TASK INSTRUCTIONS: Pick each line containing the word "list" out of the data below.

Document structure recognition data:
+===+
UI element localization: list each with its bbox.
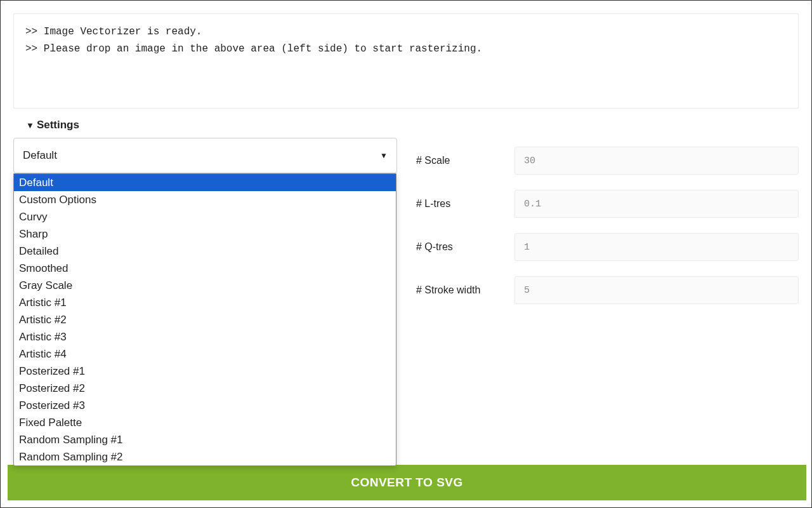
- preset-option[interactable]: Artistic #1: [14, 294, 396, 311]
- preset-dropdown: Default Custom Options Curvy Sharp Detai…: [13, 173, 396, 466]
- qtres-row: # Q-tres: [416, 233, 799, 261]
- scale-label: # Scale: [416, 155, 495, 166]
- preset-option[interactable]: Posterized #2: [14, 380, 396, 397]
- preset-option[interactable]: Fixed Palette: [14, 414, 396, 431]
- ltres-label: # L-tres: [416, 198, 495, 210]
- preset-option[interactable]: Gray Scale: [14, 277, 396, 294]
- qtres-label: # Q-tres: [416, 241, 495, 253]
- console-line: >> Image Vectorizer is ready.: [25, 23, 787, 41]
- strokewidth-input[interactable]: [514, 276, 799, 304]
- preset-option[interactable]: Artistic #4: [14, 345, 396, 363]
- preset-option[interactable]: Posterized #3: [14, 397, 396, 414]
- preset-option[interactable]: Curvy: [14, 208, 396, 225]
- chevron-down-icon: ▼: [380, 151, 388, 160]
- console-log: >> Image Vectorizer is ready. >> Please …: [13, 13, 799, 109]
- scale-input[interactable]: [514, 147, 799, 175]
- settings-body: Default ▼ Default Custom Options Curvy S…: [1, 138, 811, 304]
- preset-option[interactable]: Detailed: [14, 243, 396, 260]
- strokewidth-row: # Stroke width: [416, 276, 799, 304]
- app-container: >> Image Vectorizer is ready. >> Please …: [0, 0, 812, 508]
- preset-option[interactable]: Random Sampling #1: [14, 431, 396, 448]
- qtres-input[interactable]: [514, 233, 799, 261]
- convert-button-label: CONVERT TO SVG: [351, 476, 463, 490]
- preset-option[interactable]: Artistic #2: [14, 311, 396, 328]
- preset-option[interactable]: Default: [14, 174, 396, 191]
- ltres-input[interactable]: [514, 190, 799, 218]
- preset-option[interactable]: Posterized #1: [14, 363, 396, 380]
- preset-option[interactable]: Custom Options: [14, 191, 396, 208]
- preset-option[interactable]: Random Sampling #2: [14, 448, 396, 465]
- console-line: >> Please drop an image in the above are…: [25, 41, 787, 58]
- scale-row: # Scale: [416, 147, 799, 175]
- preset-option[interactable]: Artistic #3: [14, 328, 396, 345]
- ltres-row: # L-tres: [416, 190, 799, 218]
- preset-option[interactable]: Smoothed: [14, 260, 396, 277]
- parameters-column: # Scale # L-tres # Q-tres # Stroke width: [416, 138, 799, 304]
- caret-down-icon: ▼: [26, 121, 34, 130]
- preset-selected-value: Default: [23, 149, 57, 162]
- preset-option[interactable]: Sharp: [14, 225, 396, 243]
- settings-title: Settings: [37, 119, 79, 131]
- settings-toggle[interactable]: ▼ Settings: [1, 115, 811, 138]
- strokewidth-label: # Stroke width: [416, 284, 495, 296]
- convert-button[interactable]: CONVERT TO SVG: [8, 465, 806, 500]
- preset-select[interactable]: Default ▼: [13, 138, 397, 173]
- preset-column: Default ▼ Default Custom Options Curvy S…: [13, 138, 397, 304]
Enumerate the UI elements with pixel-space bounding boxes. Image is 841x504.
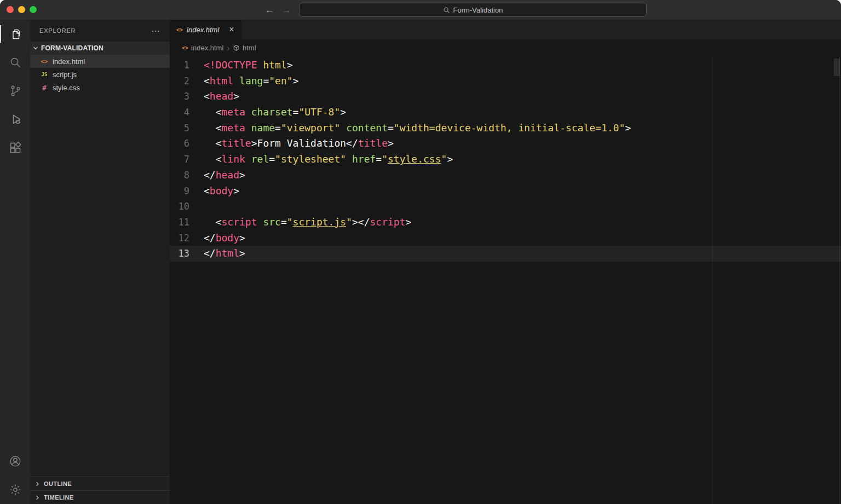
activity-bar — [0, 20, 30, 504]
file-name: script.js — [53, 71, 77, 79]
code-line-1[interactable]: 1<!DOCTYPE html> — [170, 57, 841, 73]
code-line-3[interactable]: 3<head> — [170, 89, 841, 105]
back-button[interactable]: ← — [265, 5, 274, 15]
explorer-sidebar: EXPLORER ⋯ FORM-VALIDATION <>index.htmlJ… — [30, 20, 170, 504]
search-icon — [443, 7, 450, 14]
line-number[interactable]: 6 — [170, 136, 204, 152]
html-file-icon: <> — [176, 27, 183, 33]
code-line-9[interactable]: 9<body> — [170, 183, 841, 199]
tab-bar: <> index.html × — [170, 20, 841, 39]
file-list: <>index.htmlJSscript.js#style.css — [30, 55, 170, 94]
explorer-title: EXPLORER — [39, 27, 148, 34]
code-line-2[interactable]: 2<html lang="en"> — [170, 73, 841, 89]
code-line-5[interactable]: 5 <meta name="viewport" content="width=d… — [170, 120, 841, 136]
breadcrumb-separator: › — [227, 44, 229, 52]
close-window-button[interactable] — [7, 6, 14, 13]
activity-bar-bottom — [0, 447, 30, 504]
line-content: <script src="script.js"></script> — [204, 216, 411, 228]
workbench: EXPLORER ⋯ FORM-VALIDATION <>index.htmlJ… — [0, 20, 841, 504]
code-line-10[interactable]: 10 — [170, 199, 841, 215]
settings-icon[interactable] — [0, 476, 30, 504]
explorer-header: EXPLORER ⋯ — [30, 20, 170, 42]
search-icon[interactable] — [0, 48, 30, 77]
line-number[interactable]: 7 — [170, 152, 204, 167]
line-number[interactable]: 8 — [170, 167, 204, 183]
breadcrumb-symbol-label: html — [243, 44, 256, 52]
tab-close-button[interactable]: × — [227, 25, 235, 34]
minimize-window-button[interactable] — [18, 6, 25, 13]
file-name: style.css — [53, 84, 80, 92]
symbol-cube-icon — [233, 44, 240, 51]
file-name: index.html — [53, 57, 85, 66]
editor-scrollbar[interactable] — [834, 59, 840, 76]
line-content: <meta name="viewport" content="width=dev… — [204, 122, 631, 134]
editor-group: <> index.html × <> index.html › html 1<!… — [170, 20, 841, 504]
extensions-icon[interactable] — [0, 134, 30, 162]
source-control-icon[interactable] — [0, 77, 30, 105]
vscode-window: ← → Form-Validation EXPLORER ⋯ FORM-VALI… — [0, 0, 841, 504]
html-file-icon: <> — [182, 45, 188, 51]
line-number[interactable]: 3 — [170, 89, 204, 105]
code-editor[interactable]: 1<!DOCTYPE html>2<html lang="en">3<head>… — [170, 56, 841, 504]
zoom-window-button[interactable] — [30, 6, 37, 13]
traffic-lights — [7, 6, 37, 13]
chevron-right-icon — [34, 495, 41, 501]
line-content: </body> — [204, 232, 245, 244]
breadcrumb-file-label: index.html — [191, 44, 223, 52]
line-content: <link rel="stylesheet" href="style.css"> — [204, 153, 453, 165]
root-folder-name: FORM-VALIDATION — [41, 44, 103, 52]
code-line-6[interactable]: 6 <title>Form Validation</title> — [170, 136, 841, 152]
line-number[interactable]: 5 — [170, 120, 204, 136]
code-line-12[interactable]: 12</body> — [170, 230, 841, 246]
run-debug-icon[interactable] — [0, 105, 30, 134]
file-index.html[interactable]: <>index.html — [30, 55, 170, 68]
breadcrumb-symbol-item[interactable]: html — [233, 44, 256, 52]
line-number[interactable]: 12 — [170, 230, 204, 246]
breadcrumb-file-item[interactable]: <> index.html — [182, 44, 223, 52]
code-line-4[interactable]: 4 <meta charset="UTF-8"> — [170, 105, 841, 120]
activity-bar-top — [0, 20, 30, 447]
line-content: <title>Form Validation</title> — [204, 137, 394, 149]
line-number[interactable]: 11 — [170, 215, 204, 230]
breadcrumb: <> index.html › html — [170, 39, 841, 56]
history-nav: ← → — [265, 0, 291, 20]
code-line-11[interactable]: 11 <script src="script.js"></script> — [170, 215, 841, 230]
file-style.css[interactable]: #style.css — [30, 81, 170, 94]
tab-label: index.html — [187, 26, 219, 34]
html-file-icon: <> — [40, 58, 49, 65]
file-script.js[interactable]: JSscript.js — [30, 68, 170, 81]
chevron-down-icon — [32, 45, 39, 51]
editor-ruler — [712, 56, 713, 504]
titlebar: ← → Form-Validation — [0, 0, 841, 20]
line-number[interactable]: 4 — [170, 105, 204, 120]
code-line-7[interactable]: 7 <link rel="stylesheet" href="style.css… — [170, 152, 841, 167]
line-content: <body> — [204, 185, 239, 196]
outline-panel-header[interactable]: OUTLINE — [30, 477, 170, 490]
root-folder-row[interactable]: FORM-VALIDATION — [30, 42, 170, 55]
code-lines: 1<!DOCTYPE html>2<html lang="en">3<head>… — [170, 57, 841, 262]
code-line-13[interactable]: 13</html> — [170, 246, 841, 262]
line-number[interactable]: 1 — [170, 57, 204, 73]
line-content: <!DOCTYPE html> — [204, 59, 293, 71]
chevron-right-icon — [34, 481, 41, 487]
sidebar-panels: OUTLINE TIMELINE — [30, 477, 170, 504]
code-line-8[interactable]: 8</head> — [170, 167, 841, 183]
timeline-panel-label: TIMELINE — [44, 494, 74, 501]
js-file-icon: JS — [40, 72, 49, 77]
line-number[interactable]: 10 — [170, 199, 204, 215]
outline-panel-label: OUTLINE — [44, 480, 72, 487]
line-content: <head> — [204, 90, 239, 102]
accounts-icon[interactable] — [0, 447, 30, 476]
explorer-icon[interactable] — [0, 20, 30, 48]
tab-index-html[interactable]: <> index.html × — [170, 20, 241, 39]
line-content: <meta charset="UTF-8"> — [204, 106, 346, 118]
forward-button[interactable]: → — [282, 5, 291, 15]
command-center-text: Form-Validation — [453, 6, 503, 14]
explorer-actions-button[interactable]: ⋯ — [148, 26, 163, 36]
timeline-panel-header[interactable]: TIMELINE — [30, 490, 170, 504]
line-number[interactable]: 2 — [170, 73, 204, 89]
line-number[interactable]: 9 — [170, 183, 204, 199]
line-content: </head> — [204, 169, 245, 181]
command-center-search[interactable]: Form-Validation — [299, 3, 647, 17]
line-number[interactable]: 13 — [170, 246, 204, 262]
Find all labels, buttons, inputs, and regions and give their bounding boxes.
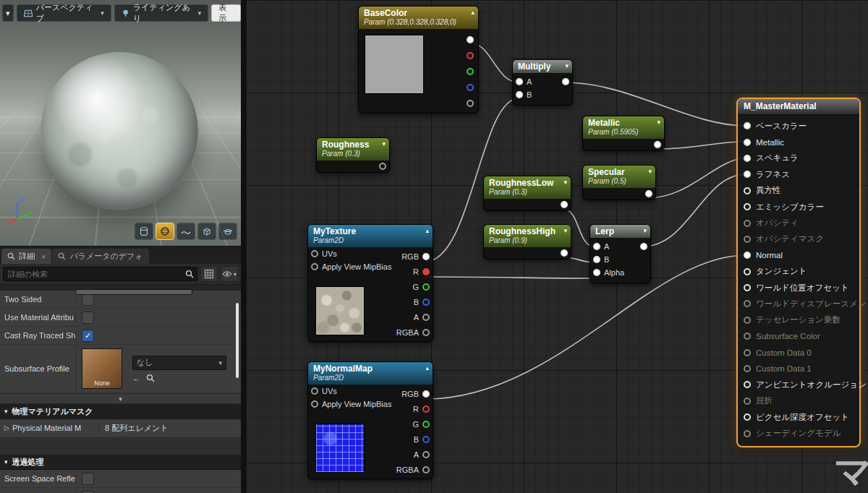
preview-plane-button[interactable] — [176, 223, 195, 240]
display-filter-button[interactable] — [200, 266, 218, 282]
material-input-row[interactable]: アンビエントオクルージョン — [738, 377, 859, 393]
output-pin-g[interactable] — [467, 68, 474, 75]
material-input-row[interactable]: Normal — [738, 247, 859, 263]
output-pin-rgba[interactable] — [422, 329, 430, 336]
chevron-down-icon[interactable]: ▾ — [648, 168, 652, 175]
output-pin-a[interactable] — [422, 451, 430, 458]
material-input-row[interactable]: ベースカラー — [738, 118, 859, 134]
use-selected-asset-icon[interactable]: ← — [132, 374, 140, 382]
chevron-down-icon[interactable]: ▾ — [382, 140, 386, 147]
use-material-attributes-checkbox[interactable] — [82, 312, 94, 324]
material-input-row[interactable]: Custom Data 0 — [738, 344, 859, 360]
perspective-button[interactable]: パースペクティブ ▾ — [17, 4, 111, 22]
output-pin[interactable] — [562, 78, 569, 85]
output-pin-b[interactable] — [422, 436, 430, 443]
browse-asset-icon[interactable] — [146, 374, 155, 382]
input-pin-a[interactable] — [516, 78, 523, 85]
output-pin-b[interactable] — [422, 299, 430, 306]
input-pin[interactable] — [744, 365, 751, 372]
output-pin-g[interactable] — [422, 283, 430, 291]
collapse-icon[interactable]: ▴ — [425, 364, 429, 372]
expander-icon[interactable]: ▷ — [4, 424, 9, 432]
input-pin-a[interactable] — [593, 243, 600, 250]
input-pin[interactable] — [744, 300, 751, 307]
material-input-row[interactable]: ワールドディスプレースメント — [738, 296, 859, 312]
input-pin-uvs[interactable] — [311, 387, 318, 395]
output-pin-a[interactable] — [422, 314, 430, 321]
section-translucency[interactable]: ▾ 透過処理 — [0, 455, 241, 470]
input-pin[interactable] — [744, 284, 751, 291]
output-pin[interactable] — [561, 249, 568, 257]
show-button[interactable]: 表示 — [211, 4, 241, 22]
advanced-collapse-bar[interactable]: ▾ — [0, 393, 241, 404]
view-options-button[interactable]: ▾ — [221, 266, 238, 282]
close-icon[interactable]: × — [41, 252, 46, 261]
input-pin[interactable] — [744, 398, 751, 405]
preview-viewport[interactable]: ▾ パースペクティブ ▾ ライティングあり ▾ 表示 — [0, 0, 241, 246]
section-physical-material-mask[interactable]: ▾ 物理マテリアルマスク — [0, 404, 241, 419]
input-pin-mipbias[interactable] — [311, 263, 318, 270]
input-pin-alpha[interactable] — [593, 269, 600, 276]
material-input-row[interactable]: テッセレーション乗数 — [738, 312, 859, 328]
node-mytexture[interactable]: MyTexture Param2D ▴ UVs Apply View MipBi… — [307, 224, 433, 342]
search-input[interactable] — [7, 269, 185, 279]
node-master-material[interactable]: M_MasterMaterial ベースカラー Metallic — [736, 98, 861, 447]
input-pin-uvs[interactable] — [311, 250, 318, 257]
input-pin[interactable] — [744, 349, 751, 356]
material-input-row[interactable]: オパシティ — [738, 215, 859, 231]
material-input-row[interactable]: オパシティマスク — [738, 231, 859, 247]
asset-dropdown[interactable]: なし ▾ — [132, 356, 226, 370]
input-pin[interactable] — [744, 413, 751, 421]
collapse-icon[interactable]: ▴ — [425, 227, 429, 234]
material-input-row[interactable]: エミッシブカラー — [738, 199, 859, 215]
material-input-row[interactable]: ピクセル深度オフセット — [738, 409, 859, 425]
output-pin-r[interactable] — [422, 406, 430, 413]
lit-mode-button[interactable]: ライティングあり ▾ — [114, 4, 208, 22]
input-pin[interactable] — [744, 171, 751, 178]
horizontal-scrollbar[interactable] — [0, 285, 241, 291]
collapse-icon[interactable]: ▴ — [471, 9, 475, 16]
chevron-down-icon[interactable]: ▾ — [657, 119, 660, 126]
input-pin-mipbias[interactable] — [311, 400, 318, 408]
preview-cube-button[interactable] — [197, 223, 216, 240]
input-pin[interactable] — [744, 139, 751, 146]
input-pin[interactable] — [744, 252, 751, 259]
asset-thumbnail[interactable]: None — [82, 348, 122, 389]
vertical-scrollbar[interactable] — [236, 303, 239, 378]
node-basecolor[interactable]: BaseColor Param (0.328,0.328,0.328,0) ▴ — [358, 6, 479, 113]
output-pin[interactable] — [645, 190, 652, 197]
input-pin[interactable] — [744, 268, 751, 275]
material-input-row[interactable]: 異方性 — [738, 183, 859, 199]
input-pin-b[interactable] — [593, 256, 600, 263]
input-pin[interactable] — [744, 333, 751, 340]
node-roughness[interactable]: Roughness Param (0.3) ▾ — [316, 137, 390, 173]
output-pin[interactable] — [561, 201, 568, 208]
input-pin-b[interactable] — [516, 91, 523, 98]
tab-details[interactable]: 詳細 × — [1, 249, 51, 264]
chevron-down-icon[interactable]: ▾ — [563, 227, 567, 234]
output-pin-rgba[interactable] — [422, 466, 430, 473]
input-pin[interactable] — [744, 317, 751, 324]
screen-space-reflections-checkbox[interactable] — [82, 473, 94, 485]
output-pin-rgba[interactable] — [467, 36, 474, 43]
output-pin[interactable] — [379, 163, 386, 170]
material-input-row[interactable]: タンジェント — [738, 264, 859, 280]
input-pin[interactable] — [744, 236, 751, 243]
input-pin[interactable] — [744, 155, 751, 162]
node-lerp[interactable]: Lerp ▾ A B Alpha — [590, 224, 651, 283]
material-input-row[interactable]: 屈折 — [738, 393, 859, 409]
chevron-down-icon[interactable]: ▾ — [563, 179, 567, 186]
output-pin-rgb[interactable] — [422, 390, 430, 398]
node-roughnesshigh[interactable]: RoughnessHigh Param (0.9) ▾ — [483, 224, 571, 260]
contact-shadows-checkbox[interactable] — [82, 491, 94, 493]
output-pin-r[interactable] — [422, 268, 430, 275]
output-pin-b[interactable] — [467, 84, 474, 91]
node-multiply[interactable]: Multiply ▾ A B — [512, 59, 573, 106]
viewport-options-button[interactable]: ▾ — [2, 4, 14, 22]
output-pin-r[interactable] — [467, 52, 474, 59]
scrollbar-thumb[interactable] — [75, 289, 192, 295]
node-mynormalmap[interactable]: MyNormalMap Param2D ▴ UVs Apply View Mip… — [307, 361, 433, 479]
output-pin-a[interactable] — [467, 100, 474, 107]
material-input-row[interactable]: ラフネス — [738, 166, 859, 182]
material-input-row[interactable]: シェーディングモデル — [738, 425, 859, 441]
+===+
ANSWER BOX:
UI element localization: list each with its bbox.
file-list: <>index.htmlJSscript.js#style.css — [30, 55, 170, 94]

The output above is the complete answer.